Unmöglich. Wie kann er …
Doch er war wach und lebendig und trotz der brennenden Aura immer noch stark, viel zu kräftig für den dicklichen Gott.
»Du kommst mir gerade recht«, zischte der Getreue mit der vertraut heiseren, aus dem Totenreich hallenden Stimme. »Deine göttliche Aura brachte mich im rechten Moment wieder zu mir.«
»N… nein …«, keuchte Gofannon halb erstickt. Vergeblich setzte er sich zur Wehr, kratzte und riss an der Hand, die ihn immer noch gnadenlos im Griff hielt. Seine kurzen Beine traten wild um sich, fanden aber kein Ziel. »D… das ist u… ungerecht.«
»Ich habe dir so viel gegeben. Es wird Zeit, dass ich etwas zurückbekomme«, sagte der Getreue höhnisch.
»Du? Du hast mir gar nichts …«
»Alter Narr, was glaubst du, weswegen du noch am Leben bist?

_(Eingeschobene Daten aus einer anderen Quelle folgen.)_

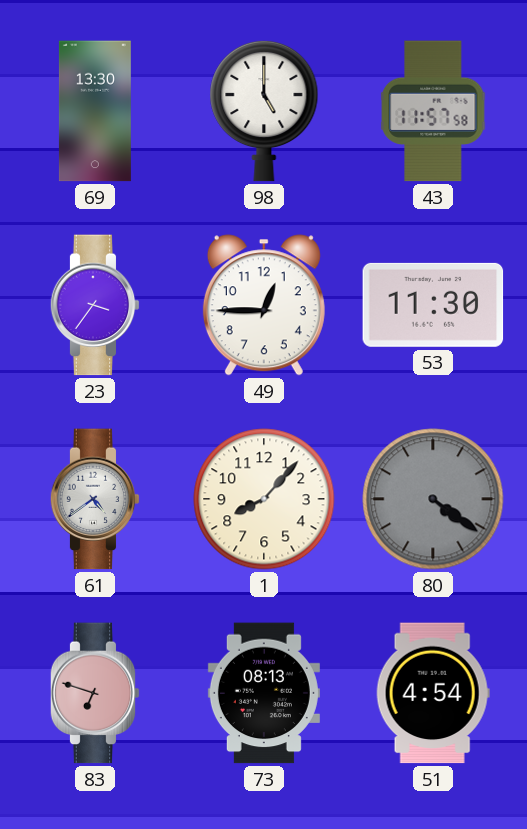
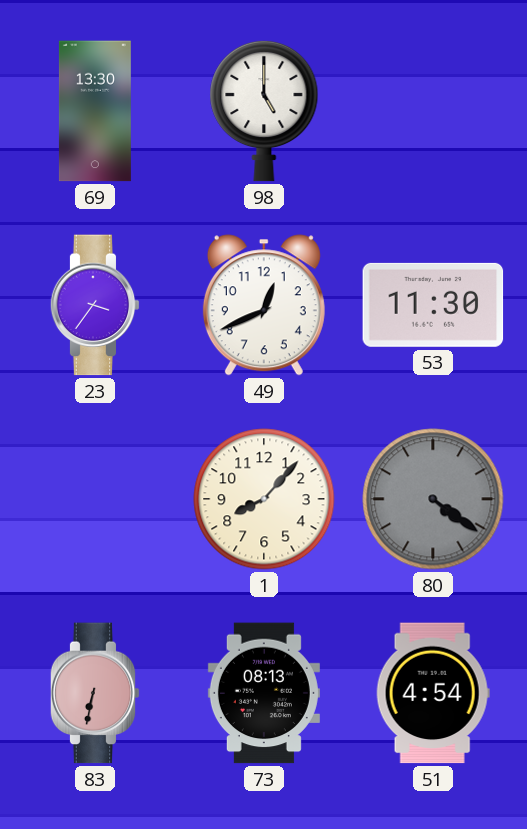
43: 11:57 -> none
49: 12:45 -> 12:41
61: 4:39 -> none
83: 6:48 -> 6:32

Davon werde ich dir jetzt ein bisschen nehmen. Doch sei unbesorgt. Ich werde dich nicht töten, denn ich brauche dich noch.«
»Wag es nicht«, quiekte der Gott verzweifelt. »Das ist Blasphemie …«
»Ich stehe weit über dir in der Hierarchie.« Der Finstere lachte rau. »Dummer kleiner Gott. Und nun hör auf, dich zu wehren, sonst tut es nur weh. Mir ist das egal, aber für dich dürfte es einen Unterschied machen.«
Gofannon gab keineswegs auf, schlug um sich und wand sich, unternahm alles, um sich zu befreien. Er schrie jämmerlich auf, als der Verhüllte ungerührt seinen Kopf dicht auf ihn herabsenkte und die göttliche Lebenskraft in einem dicken weißen Faden aus ihm saugte. Die Schreie des Gottes erstarben jedoch bald, und er versank in tiefer Bewusstlosigkeit, während der Getreue immer mehr Energie aus ihm zog.
Im selben Maße, wie die Lebenskraft in ihn floss, erlosch das Feuer in der finsteren Aura, und wohltuende Kälte breitete sich aus. Als es genug war, ließ der Getreue den verhutzelten Gott fallen und sank mit einem tiefen Seufzer an den Bettrand zurück, der ihm Stütze gab.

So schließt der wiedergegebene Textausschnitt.